------ Records to process

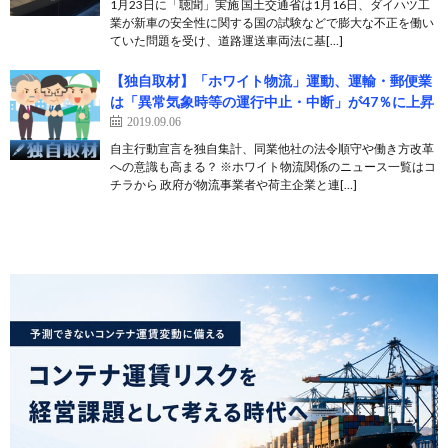
1月23日に「聴聞」実施 国土交通省は1月16日、ダイハツ工
業が新車の安全性に関する国の試験などで膨大な不正を働い
ていた問題を受け、道路運送車両法に基[…]
【独自取材】「ホワイト物流」運動、運輸・郵便業
は「異常気象時等の運行中止・中断」が47％に上昇
2019.09.06
自主行動宣言を独自集計、同業他社の法令順守や働き方改革
への意識も高まる？ ※ホワイト物流関係のニュース一覧はコ
チラから 政府が物流事業者や荷主企業と連[…]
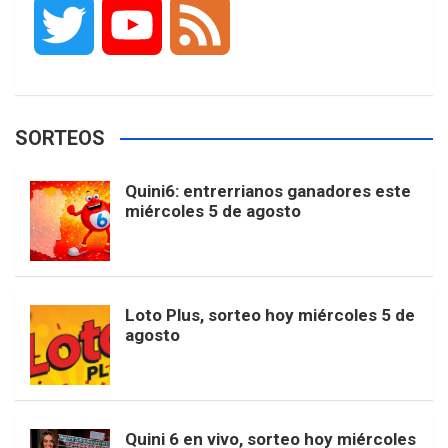
T
Y
F
c
s
k
n
o
w
o
e
e
t
T
t
g
SORTEOS
i
u
e
b
a
o
e
l
Quini6: entrerrianos ganadores este
t
T
d
miércoles 5 de agosto
o
g
k
r
e
t
u
o
r
e
M
Loto Plus, sorteo hoy miércoles 5 de
e
b
agosto
k
a
s
a
r
e
m
t
p
Quini 6 en vivo, sorteo hoy miércoles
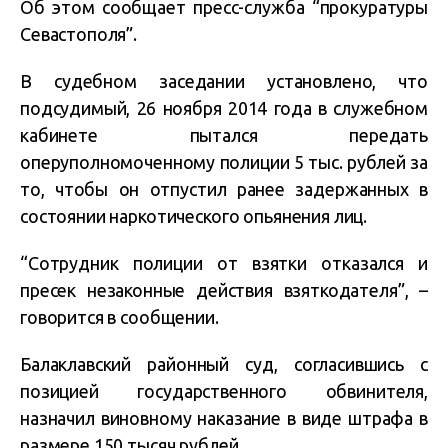
Об этом сообщает пресс-служба “прокуратуры
Севастополя”.
В судебном заседании установлено, что
подсудимый, 26 ноября 2014 года в служебном
кабинете пытался передать
оперуполномоченному полиции 5 тыс. рублей за
то, чтобы он отпустил ранее задержанных в
состоянии наркотического опьянения лиц.
“Сотрудник полиции от взятки отказался и
пресек незаконные действия взяткодателя”, –
говорится в сообщении.
Балаклавский районный суд, согласившись с
позицией государственного обвинителя,
назначил виновному наказание в виде штрафа в
размере 150 тысяч рублей.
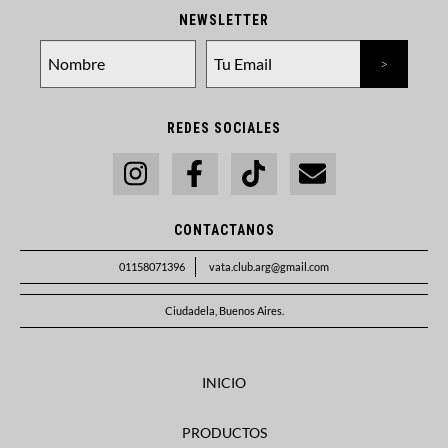
NEWSLETTER
REDES SOCIALES
CONTACTANOS
01158071396
vata.club.arg@gmail.com
Ciudadela, Buenos Aires.
INICIO
PRODUCTOS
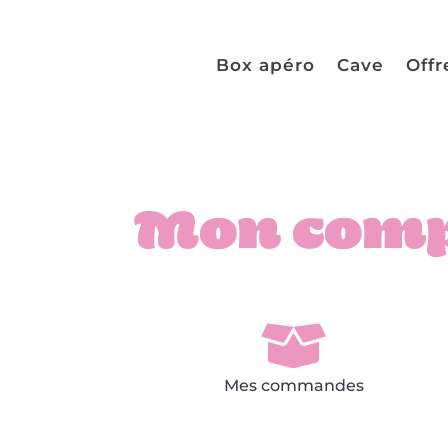
Box apéro
Cave
Offr
Mon com

Mes commandes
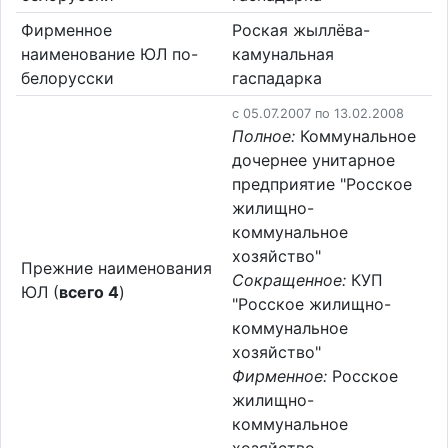
Фирменное
Роская жыллёва-
наименование ЮЛ по-
камунальная
белорусски
гаспадарка
c 05.07.2007 по 13.02.2008
Полное:
Коммунальное
дочернее унитарное
предприятие "Росское
жилищно-
коммунальное
хозяйство"
Прежние наименования
Сокращенное:
КУП
ЮЛ (
всего 4
)
"Росское жилищно-
коммунальное
хозяйство"
Фирменное:
Росское
жилищно-
коммунальное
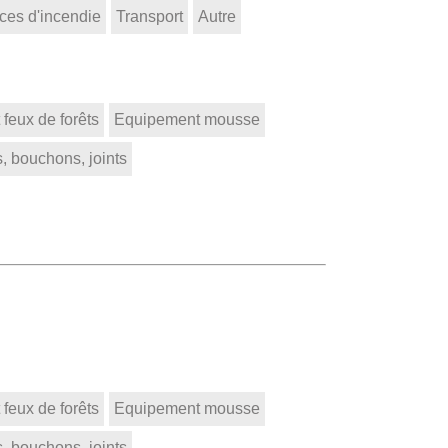
ces d'incendie
Transport
Autre
feux de forêts
Equipement mousse
, bouchons, joints
feux de forêts
Equipement mousse
, bouchons, joints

------------

* _Required work_
Starting from the line containing "то, чтобы он отпустил ранее задержанных в", repeat each line exactly through the end of the entries, including the last, while leaving pictures out.

* _Task response_
то, чтобы он отпустил ранее задержанных в
состоянии наркотического опьянения лиц.
“Сотрудник полиции от взятки отказался и
пресек незаконные действия взяткодателя”, –
говорится в сообщении.
Балаклавский районный суд, согласившись с
позицией государственного обвинителя,
назначил виновному наказание в виде штрафа в
размере 150 тысяч рублей.
NEWSLETTER
REDES SOCIALES
CONTACTANOS
01158071396
vata.club.arg@gmail.com
Ciudadela, Buenos Aires.
INICIO
PRODUCTOS
Box apéro
Cave
Offr
Mon com

Mes commandes
Фирменное
Роская жыллёва-
наименование ЮЛ по-
камунальная
белорусски
гаспадарка
c 05.07.2007 по 13.02.2008
Полное:
Коммунальное
дочернее унитарное
предприятие "Росское
жилищно-
коммунальное
хозяйство"
Прежние наименования
Сокращенное:
КУП
ЮЛ (
всего 4
)
"Росское жилищно-
коммунальное
хозяйство"
Фирменное:
Росское
жилищно-
коммунальное
ces d'incendie
Transport
Autre
feux de forêts
Equipement mousse
, bouchons, joints
feux de forêts
Equipement mousse
, bouchons, joints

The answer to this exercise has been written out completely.